Lalu ada pertanyaan tentang bagaimana mendefinisikan kematian karena Covid-19. Beberapa dokter India telah melaporkan bahwa banyak orang meninggal karena gejala Covid-19 tanpa dites atau “dirawat”. Ada pula diagnosis yang salah. Dokter sering salah mendiagnosis penyebab kematian.
III
Apa yang terjadi di India, memberikan gambaran jelas betapa dahsyatnya serangan Covid-19, serta buruknya sistem kesehatan di negara itu. Tragisnya, lonjakan jumlah penderita terjadi beberapa bulan setelah para pemimpin dan pejabat kesehatan India menyatakan berhasil membasmi Covid-19 secara efektif dengan lockdown dan secara ketat memaksa masyarakat mengenakan masker.
Deklarasi kemenangan, menurut para ahli kesehatan, terlalu dini. Akibatnya telah mendorong orang untuk rileks ketika mereka seharusnya terus mematuhi secara ketat jarak fisik, mengenakan masker, dan menghindari kerumunan besar.
Misalnya, pemerintah membiarkan kampanye pemilu dan perayaan hari keagamaan secara besar-besaran, pun pula dengan protokol kesehatan yang kendor.
Yang terjadi sekarang ini, menurut sejarawan Ramachandra Guha, India menghadapi, “krisis terberat sejak partisi.” Yang dimaksud partisi adalah pecahnya anak benua itu menjadi dua negara India dan Pakistan pada 1947. Perpecahan itu diwarnai kerusuhan berdarah-darah, yang menewaskan antara 200.000 hingga 2.000.000 orang.
Kini, amukan Covid-19 belum terkendali.
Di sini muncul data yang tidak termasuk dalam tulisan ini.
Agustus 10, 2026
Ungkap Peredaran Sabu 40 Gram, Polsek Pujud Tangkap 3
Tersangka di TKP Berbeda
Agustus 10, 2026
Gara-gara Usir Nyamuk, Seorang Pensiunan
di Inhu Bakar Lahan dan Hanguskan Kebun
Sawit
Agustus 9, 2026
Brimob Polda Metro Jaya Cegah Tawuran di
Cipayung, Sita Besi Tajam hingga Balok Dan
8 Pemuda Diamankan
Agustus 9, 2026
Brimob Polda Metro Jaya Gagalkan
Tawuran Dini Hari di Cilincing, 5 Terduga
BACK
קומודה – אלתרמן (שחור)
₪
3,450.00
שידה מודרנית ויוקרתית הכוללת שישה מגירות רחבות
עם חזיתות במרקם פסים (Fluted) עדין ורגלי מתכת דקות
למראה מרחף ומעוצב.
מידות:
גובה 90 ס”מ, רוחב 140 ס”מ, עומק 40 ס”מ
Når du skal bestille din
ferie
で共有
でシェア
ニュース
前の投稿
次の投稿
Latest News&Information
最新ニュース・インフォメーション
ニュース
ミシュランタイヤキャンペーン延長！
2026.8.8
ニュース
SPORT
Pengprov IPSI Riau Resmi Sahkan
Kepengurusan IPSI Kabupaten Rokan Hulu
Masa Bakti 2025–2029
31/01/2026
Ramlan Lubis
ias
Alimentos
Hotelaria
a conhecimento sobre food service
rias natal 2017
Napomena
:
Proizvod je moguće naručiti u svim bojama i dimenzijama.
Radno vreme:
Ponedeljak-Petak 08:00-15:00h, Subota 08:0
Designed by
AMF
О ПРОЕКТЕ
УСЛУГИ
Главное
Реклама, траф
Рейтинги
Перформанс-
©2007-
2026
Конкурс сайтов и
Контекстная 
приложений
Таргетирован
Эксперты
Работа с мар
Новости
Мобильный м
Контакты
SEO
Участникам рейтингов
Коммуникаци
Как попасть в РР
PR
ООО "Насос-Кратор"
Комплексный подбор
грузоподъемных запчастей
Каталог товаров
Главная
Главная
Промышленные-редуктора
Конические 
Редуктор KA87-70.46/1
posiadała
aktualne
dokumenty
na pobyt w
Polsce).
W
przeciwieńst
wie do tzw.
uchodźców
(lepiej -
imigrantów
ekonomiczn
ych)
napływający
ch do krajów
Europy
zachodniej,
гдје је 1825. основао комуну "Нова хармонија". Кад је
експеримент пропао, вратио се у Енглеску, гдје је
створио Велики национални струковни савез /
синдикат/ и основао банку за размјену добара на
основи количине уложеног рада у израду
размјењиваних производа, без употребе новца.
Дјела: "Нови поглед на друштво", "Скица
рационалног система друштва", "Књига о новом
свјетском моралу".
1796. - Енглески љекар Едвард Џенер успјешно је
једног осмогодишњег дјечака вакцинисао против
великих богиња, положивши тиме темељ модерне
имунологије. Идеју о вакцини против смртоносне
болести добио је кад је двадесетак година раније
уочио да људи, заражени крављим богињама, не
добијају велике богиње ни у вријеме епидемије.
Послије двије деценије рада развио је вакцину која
Pemerintah Modi pun, meminta angkatan bersenjata untuk membantu memerangi krisis yang menghancurkan. Sementara itu, program vaksinasi India yang berpenduduk lebih dari satu miliar itu tampak kesulitan. Sejauh ini baru hampir 10 persen penduduk negara itu telah menerima vaksinasi tahap pertama, dan baru 1,5 persen yang sudah menerima dua kali vaksinasi.
Semoga, pengalaman India menjadi pelajaran yang sangat berharga bagi kita bangsa Indonesia, untuk selalu ingat dan waspada. Bahaya mengancam!